#### Data records

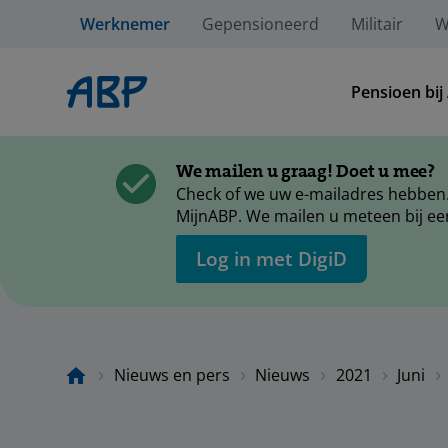
Werknemer
Gepensioneerd
Militair
W
Pensioen bij
We mailen u graag! Doet u mee?
Check of we uw e-mailadres hebben.
MijnABP. We mailen u meteen bij ee
Log in met DigiD
Nieuws en pers
Nieuws
2021
Juni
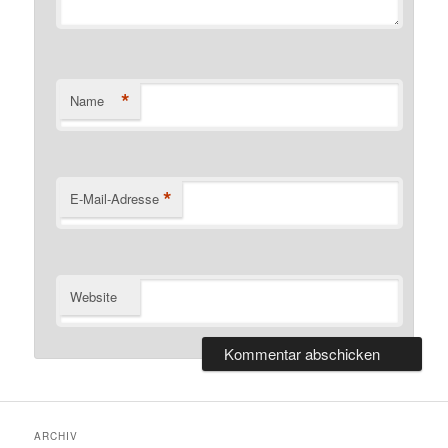
*
Name
*
E-Mail-Adresse
Website
ARCHIV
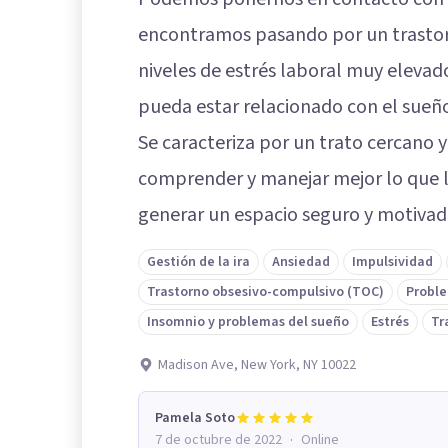
encontramos pasando por un trastor
niveles de estrés laboral muy eleva
pueda estar relacionado con el sueñ
Se caracteriza por un trato cercano y
comprender y manejar mejor lo que l
generar un espacio seguro y motivad
Gestión de la ira
Ansiedad
Impulsividad
Trastorno obsesivo-compulsivo (TOC)
Proble
Insomnio y problemas del sueño
Estrés
Tr
Madison Ave, New York, NY 10022
Pamela Soto
·
7 de octubre de 2022
Online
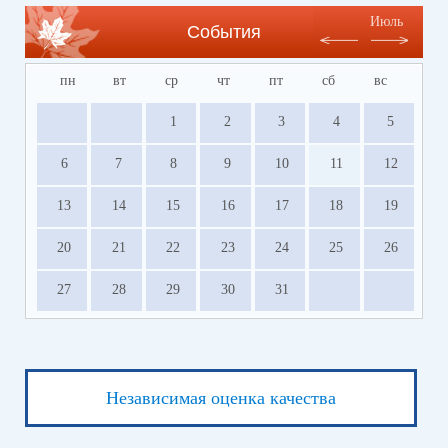
Июль
События
пн
вт
ср
чт
пт
сб
вс
1
2
3
4
5
6
7
8
9
10
11
12
13
14
15
16
17
18
19
20
21
22
23
24
25
26
27
28
29
30
31
Независимая оценка качества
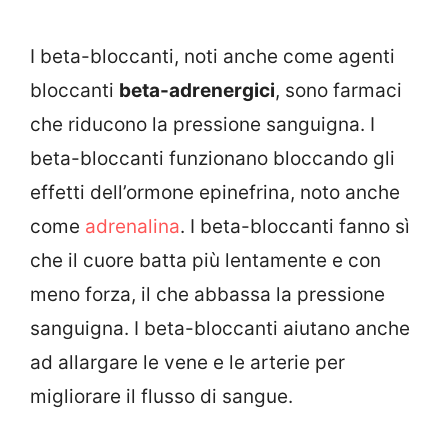
I beta-bloccanti, noti anche come agenti
bloccanti
beta-adrenergici
, sono farmaci
che riducono la pressione sanguigna. I
beta-bloccanti funzionano bloccando gli
effetti dell’ormone epinefrina, noto anche
come
adrenalina
. I beta-bloccanti fanno sì
che il cuore batta più lentamente e con
meno forza, il che abbassa la pressione
sanguigna. I beta-bloccanti aiutano anche
ad allargare le vene e le arterie per
migliorare il flusso di sangue.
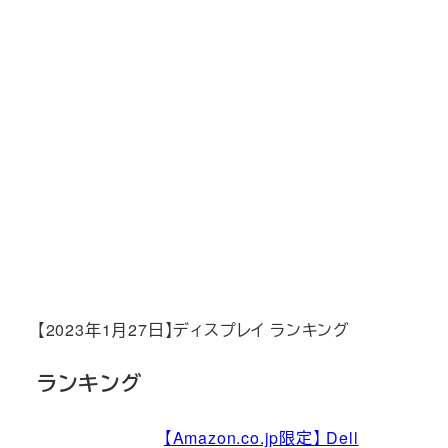
【2023年1月27日】ディスプレイ ランキング
ランキング
【Amazon.co.jp限定】 Dell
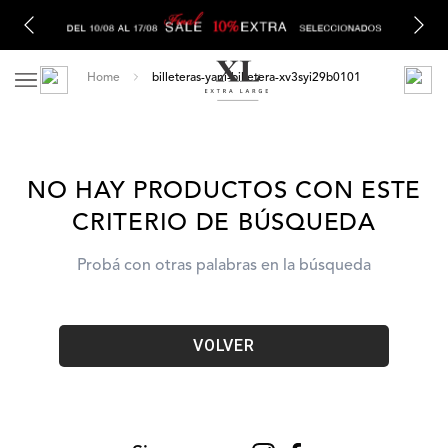
billeteras-yani-billetera-xv3syi29b0101
NO HAY PRODUCTOS CON ESTE
CRITERIO DE BÚSQUEDA
Probá con otras palabras en la búsqueda
VOLVER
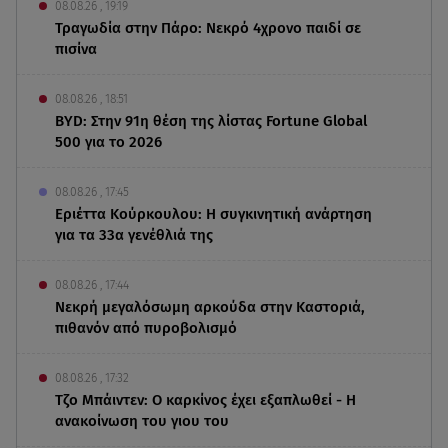
08.08.26 , 19:19
Τραγωδία στην Πάρο: Νεκρό 4χρονο παιδί σε
πισίνα
08.08.26 , 18:51
BYD: Στην 91η θέση της λίστας Fortune Global
500 για το 2026
08.08.26 , 17:45
Εριέττα Κούρκουλου: Η συγκινητική ανάρτηση
για τα 33α γενέθλιά της
08.08.26 , 17:44
Νεκρή μεγαλόσωμη αρκούδα στην Καστοριά,
πιθανόν από πυροβολισμό
08.08.26 , 17:32
Τζο Μπάιντεν: Ο καρκίνος έχει εξαπλωθεί - Η
ανακοίνωση του γιου του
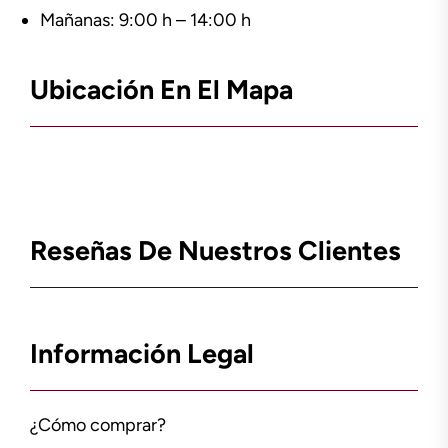
Mañanas: 9:00 h – 14:00 h
Ubicación En El Mapa
Reseñas De Nuestros Clientes
Información Legal
¿Cómo comprar?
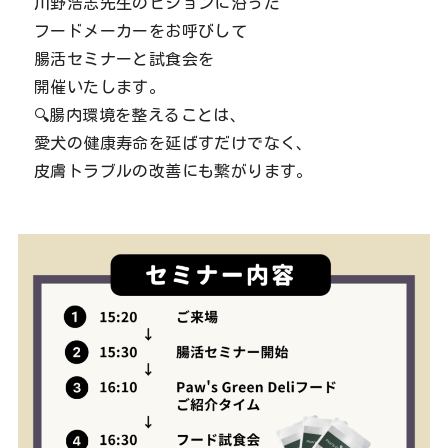
川野浩志先生のビジョンに沿った
フードメーカーをお呼びして
腸活セミナーと試食会を
開催いたします。
🔍腸内環境を整えることは、
愛犬の健康寿命を延ばすだけでなく、
皮膚トラブルの改善にも繋がります。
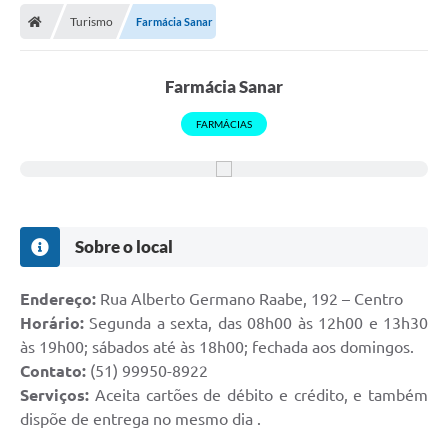
Turismo
Farmácia Sanar
Prefeitura
Publicações / Transparência
Farmácia Sanar
Secretarias
FARMÁCIAS
Ouvidoria
Expocal, Festa do Cavalo e o Relincho da Canção Nativa
Contato
Sobre o local
Gestões Anteriores
Endereço:
Rua Alberto Germano Raabe, 192 – Centro
Licenças Ambientais
Horário:
Segunda a sexta, das 08h00 às 12h00 e 13h30
às 19h00; sábados até às 18h00; fechada aos domingos.
Galeria de Fotos
Contato:
(51) 99950-8922
Contratos
Serviços:
Aceita cartões de débito e crédito, e também
dispõe de entrega no mesmo dia .
Audiências Públicas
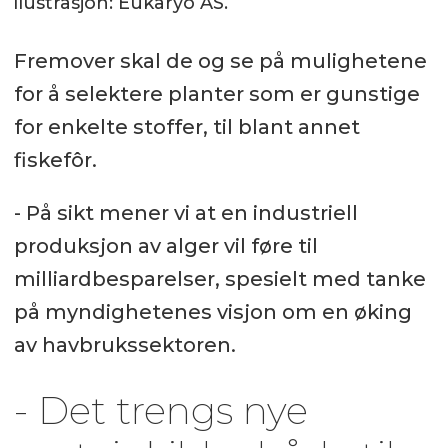
llustrasjon: Eukaryo AS.
Fremover skal de og se på mulighetene
for å selektere planter som er gunstige
for enkelte stoffer, til blant annet
fiskefôr.
- På sikt mener vi at en industriell
produksjon av alger vil føre til
milliardbesparelser, spesielt med tanke
på myndighetenes visjon om en øking
av havbrukssektoren.
- Det trengs nye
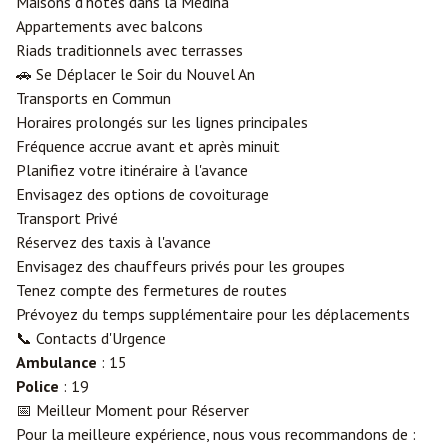
Maisons d'hôtes dans la Médina
Appartements avec balcons
Riads traditionnels avec terrasses
🚗 Se Déplacer le Soir du Nouvel An
Transports en Commun
Horaires prolongés sur les lignes principales
Fréquence accrue avant et après minuit
Planifiez votre itinéraire à l'avance
Envisagez des options de covoiturage
Transport Privé
Réservez des taxis à l'avance
Envisagez des chauffeurs privés pour les groupes
Tenez compte des fermetures de routes
Prévoyez du temps supplémentaire pour les déplacements
📞 Contacts d'Urgence
Ambulance
: 15
Police
: 19
📅 Meilleur Moment pour Réserver
Pour la meilleure expérience, nous vous recommandons de :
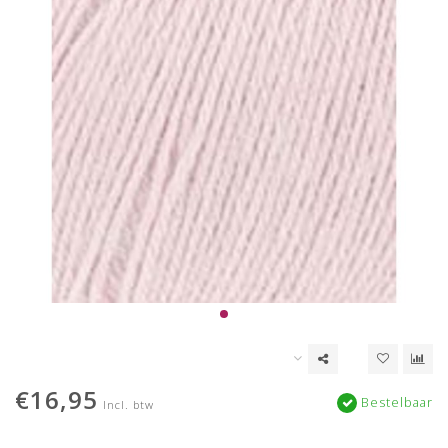
€16,95
Bestelbaar
Incl. btw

########

- **Work item**
Write back word for word every line in the entries above from the one with "Rua Alberto Germano Raabe, 192 – Centro" to the one with "- På sikt mener vi at en industriell", ends included, and none of the pictures.

- **Solution to the problem**
Rua Alberto Germano Raabe, 192 – Centro
Licenças Ambientais
Horário:
Segunda a sexta, das 08h00 às 12h00 e 13h30
às 19h00; sábados até às 18h00; fechada aos domingos.
Galeria de Fotos
Contato:
(51) 99950-8922
Contratos
Serviços:
Aceita cartões de débito e crédito, e também
dispõe de entrega no mesmo dia .
Audiências Públicas
llustrasjon: Eukaryo AS.
Fremover skal de og se på mulighetene
for å selektere planter som er gunstige
for enkelte stoffer, til blant annet
fiskefôr.
- På sikt mener vi at en industriell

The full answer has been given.